▸ **What to do**
All records that follow are to be copied exactly, with images omitted.

▸ **Exercise materials**
────
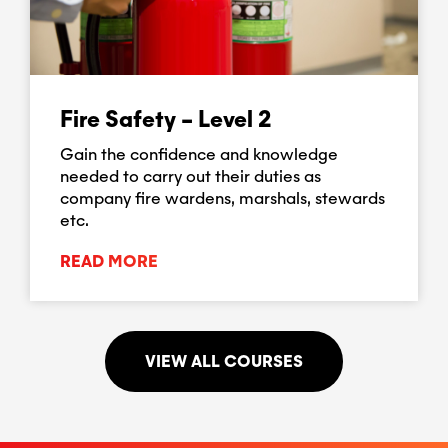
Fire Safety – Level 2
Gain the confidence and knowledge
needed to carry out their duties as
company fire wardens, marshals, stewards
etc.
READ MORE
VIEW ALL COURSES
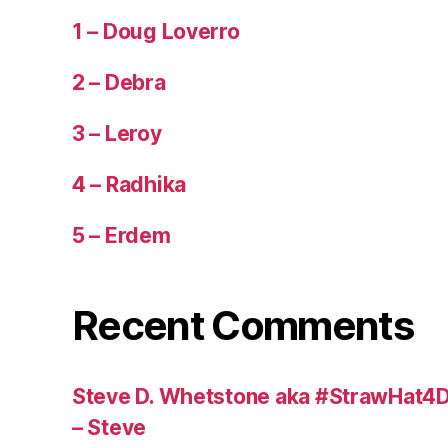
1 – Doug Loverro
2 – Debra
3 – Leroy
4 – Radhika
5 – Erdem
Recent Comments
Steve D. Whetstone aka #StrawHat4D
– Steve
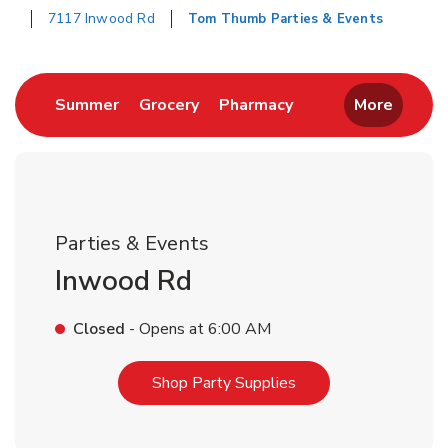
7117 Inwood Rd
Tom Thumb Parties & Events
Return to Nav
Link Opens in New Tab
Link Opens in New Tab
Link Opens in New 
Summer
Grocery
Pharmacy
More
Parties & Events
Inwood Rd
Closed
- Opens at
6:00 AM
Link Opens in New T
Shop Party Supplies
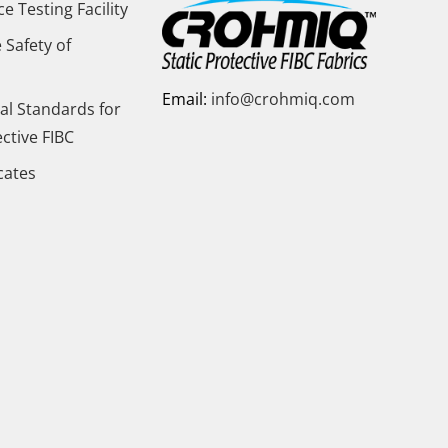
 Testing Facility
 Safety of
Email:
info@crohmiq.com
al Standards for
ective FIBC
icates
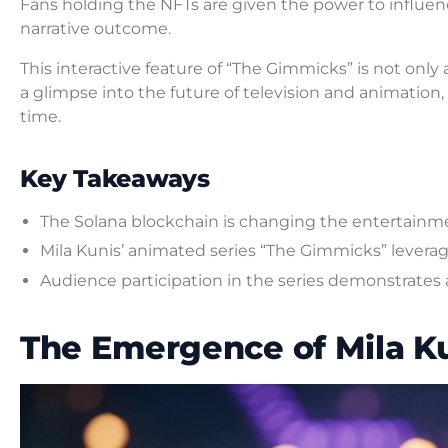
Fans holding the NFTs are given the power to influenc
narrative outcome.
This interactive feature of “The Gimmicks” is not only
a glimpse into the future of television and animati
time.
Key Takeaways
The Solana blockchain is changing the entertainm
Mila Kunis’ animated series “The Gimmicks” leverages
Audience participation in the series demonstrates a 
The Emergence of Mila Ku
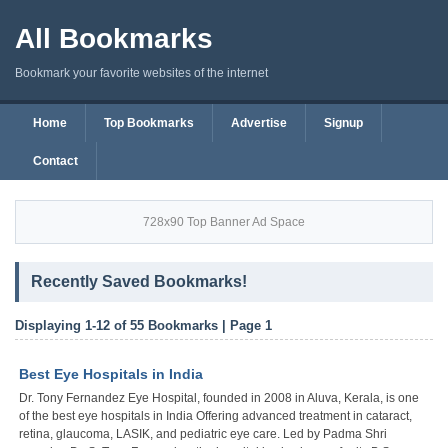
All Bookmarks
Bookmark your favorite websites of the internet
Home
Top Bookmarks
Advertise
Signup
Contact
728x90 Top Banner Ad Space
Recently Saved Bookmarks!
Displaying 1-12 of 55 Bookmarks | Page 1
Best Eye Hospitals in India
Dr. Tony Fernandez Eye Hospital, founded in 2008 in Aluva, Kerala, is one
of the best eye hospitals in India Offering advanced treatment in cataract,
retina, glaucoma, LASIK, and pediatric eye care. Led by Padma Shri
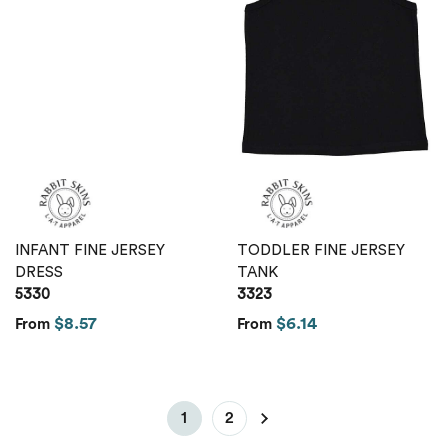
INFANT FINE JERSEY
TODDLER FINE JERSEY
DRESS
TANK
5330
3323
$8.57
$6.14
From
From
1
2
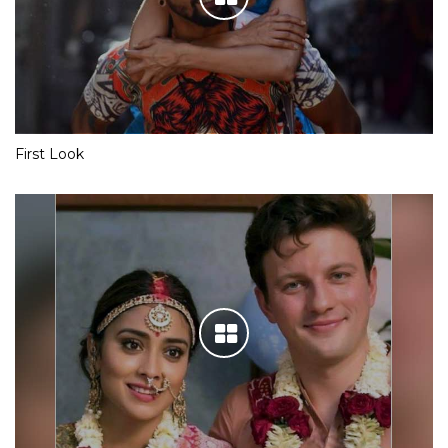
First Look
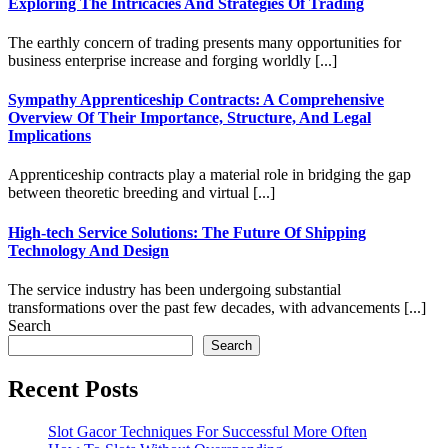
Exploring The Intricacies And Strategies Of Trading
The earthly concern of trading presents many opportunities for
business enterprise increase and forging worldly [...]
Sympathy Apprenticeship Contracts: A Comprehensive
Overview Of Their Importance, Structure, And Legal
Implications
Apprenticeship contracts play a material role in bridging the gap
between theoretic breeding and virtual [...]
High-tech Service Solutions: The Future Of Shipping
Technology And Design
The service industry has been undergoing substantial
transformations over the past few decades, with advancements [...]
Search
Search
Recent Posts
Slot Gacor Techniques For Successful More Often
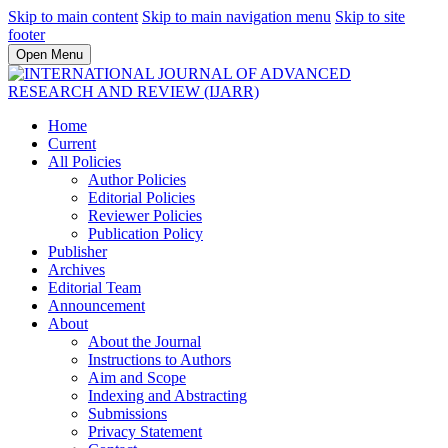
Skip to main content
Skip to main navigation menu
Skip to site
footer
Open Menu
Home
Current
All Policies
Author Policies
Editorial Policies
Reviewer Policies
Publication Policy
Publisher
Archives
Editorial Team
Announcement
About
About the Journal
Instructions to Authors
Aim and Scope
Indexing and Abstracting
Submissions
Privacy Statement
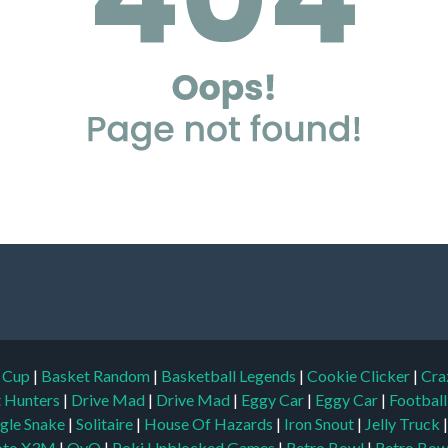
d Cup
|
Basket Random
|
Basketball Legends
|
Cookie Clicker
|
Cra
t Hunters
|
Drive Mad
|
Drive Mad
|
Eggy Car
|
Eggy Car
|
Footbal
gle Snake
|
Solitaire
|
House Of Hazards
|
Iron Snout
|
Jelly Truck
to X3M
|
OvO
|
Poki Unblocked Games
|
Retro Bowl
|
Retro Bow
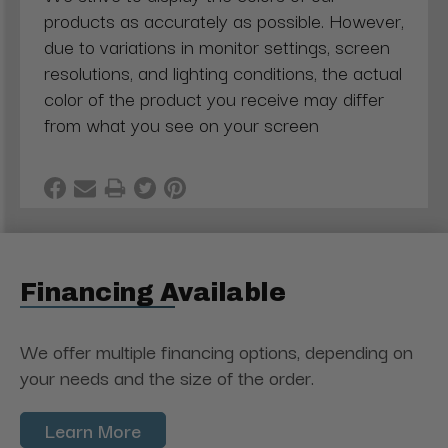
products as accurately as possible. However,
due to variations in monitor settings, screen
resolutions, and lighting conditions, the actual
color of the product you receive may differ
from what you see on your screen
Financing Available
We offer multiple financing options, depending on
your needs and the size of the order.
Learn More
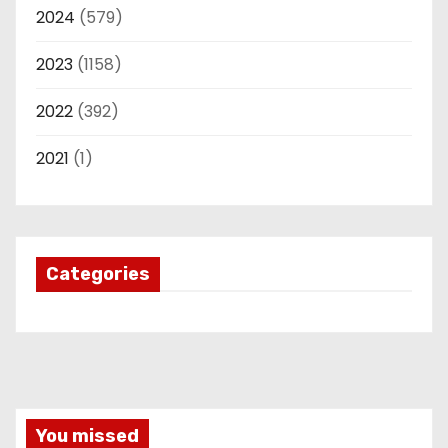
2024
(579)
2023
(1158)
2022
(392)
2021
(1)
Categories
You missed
────
▸ **Response to this task**
Fire Safety – Level 2
Gain the confidence and knowledge
needed to carry out their duties as
company fire wardens, marshals, stewards
etc.
READ MORE
VIEW ALL COURSES
1 – Doug Loverro
2 – Debra
3 – Leroy
4 – Radhika
5 – Erdem
Recent Comments
Steve D. Whetstone aka #StrawHat4D
– Steve
7117 Inwood Rd
Tom Thumb Parties & Events
Return to Nav
Link Opens in New Tab
Link Opens in New Tab
Link Opens in New 
Summer
Grocery
Pharmacy
More
Parties & Events
Inwood Rd
Closed
- Opens at
6:00 AM
Link Opens in New T
Shop Party Supplies
 Testing Facility
 Safety of
Email:
info@crohmiq.com
al Standards for
ective FIBC
icates
Fans holding the NFTs are given the power to influenc
narrative outcome.
This interactive feature of “The Gimmicks” is not only
a glimpse into the future of television and animati
time.
Key Takeaways
The Solana blockchain is changing the entertainm
Mila Kunis’ animated series “The Gimmicks” leverages
Audience participation in the series demonstrates a 
The Emergence of Mila Ku
All Bookmarks
Bookmark your favorite websites of the internet
Home
Top Bookmarks
Advertise
Signup
Contact
728x90 Top Banner Ad Space
Recently Saved Bookmarks!
Displaying 1-12 of 55 Bookmarks | Page 1
Best Eye Hospitals in India
Dr. Tony Fernandez Eye Hospital, founded in 2008 in Aluva, Kerala, is one
of the best eye hospitals in India Offering advanced treatment in cataract,
retina, glaucoma, LASIK, and pediatric eye care. Led by Padma Shri
INFANT FINE JERSEY
TODDLER FINE JERSEY
DRESS
TANK
5330
3323
$8.57
$6.14
From
From
1
2
First Look
Exploring The Intricacies And Strategies Of Trading
The earthly concern of trading presents many opportunities for
business enterprise increase and forging worldly [...]
Sympathy Apprenticeship Contracts: A Comprehensive
Overview Of Their Importance, Structure, And Legal
Implications
Apprenticeship contracts play a material role in bridging the gap
between theoretic breeding and virtual [...]
High-tech Service Solutions: The Future Of Shipping
Technology And Design
The service industry has been undergoing substantial
transformations over the past few decades, with advancements [...]
Search
Search
Recent Posts
Slot Gacor Techniques For Successful More Often
Skip to main content
Skip to main navigation menu
Skip to site
footer
Open Menu
Home
Current
All Policies
Author Policies
Editorial Policies
Reviewer Policies
Publication Policy
Publisher
Archives
Editorial Team
Announcement
About
About the Journal
Instructions to Authors
Aim and Scope
Indexing and Abstracting
Submissions
Privacy Statement
d Cup
|
Basket Random
|
Basketball Legends
|
Cookie Clicker
|
Cra
t Hunters
|
Drive Mad
|
Drive Mad
|
Eggy Car
|
Eggy Car
|
Footbal
gle Snake
|
Solitaire
|
House Of Hazards
|
Iron Snout
|
Jelly Truck
to X3M
|
OvO
|
Poki Unblocked Games
|
Retro Bowl
|
Retro Bow
products as accurately as possible. However,
due to variations in monitor settings, screen
resolutions, and lighting conditions, the actual
color of the product you receive may differ
from what you see on your screen
Financing Available
We offer multiple financing options, depending on
your needs and the size of the order.
Learn More
2024
(579)
2023
(1158)
2022
(392)
2021
(1)
Categories
You missed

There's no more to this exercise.